Adrenoleukodystrophy and Adrenomyeloneuropathy

What are adrenoleukodystrophy (ALD) and adrenomyeloneuropathy (AMN)?

X-linked ALD occurs when myelin, the fatty protective substance that surrounds nerve cells, breaks down. It is the result of a mutation of a specific gene, ABCD1. Children with ALD often begin life healthy but can develop adrenal failure and brain inflammation over their lifetime. Early monitoring and treatment for ALD is essential, as many symptoms are treatable if caught early. California screens all children for ALD at birth, and many other states are instituting similar screening programs.

Cerebral adrenoleukodystrophy (CALD) is the most severe form of ALD. It only affects males. The earliest symptoms include problems with the adrenal glands and behavioral issues, and the disease usually progresses quickly to include vision and hearing loss, seizures, coordination problems, and difficulty swallowing. Boys with ALD usually receive regular MRIs, enabling doctors to identify the early stages of CALD and start treatment immediately.
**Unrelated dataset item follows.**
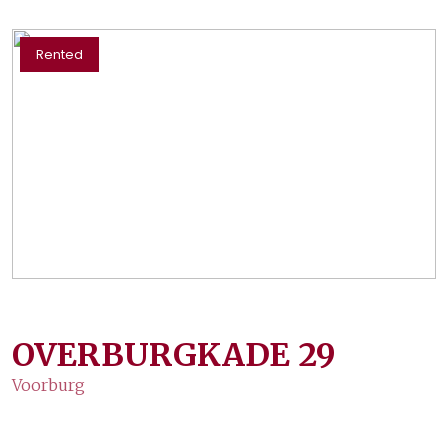
Rented
OVERBURGKADE
29
Voorburg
Later in life as adults, children with the ALD gene mutation can develop AMN, which results in problems with walking and bowel and bladder function. Adult patients with AMN are seen and evaluated by doctors at Stanford Health Care.

How do we treat ALD and CALD at Stanford Medicine Children’s Health?

The Pediatric Neuro-Immunology Clinic’s Clinical Care and Research Program for ALD and AMN is a special program that offers clinical trials, often available through the Van Haren Lab, for the treatment of ALD and AMN. Our clinical team includes specialists in neurology, stem cell transplant, endocrinology, and genetics.

The Pediatric Stem Cell Transplantation program offers both stem cell transplantation and gene therapy for CALD. Stanford was one of the first centers to participate in studies testing the safety and efficacy of gene therapy for CALD. Gene therapy for CALD, which was approved by the U.S. Food and Drug Administration in 2022, is designed to replace the defective or missing ABCD1 gene, which controls the production of an enzyme that our body normally uses to break down fatty acids. Stanford is one of four hospitals in the United States to offer this innovative treatment.

The goal for treating CALD is to halt the progression of the disease as quickly and safely as possible, which is why it is important to start treatment early.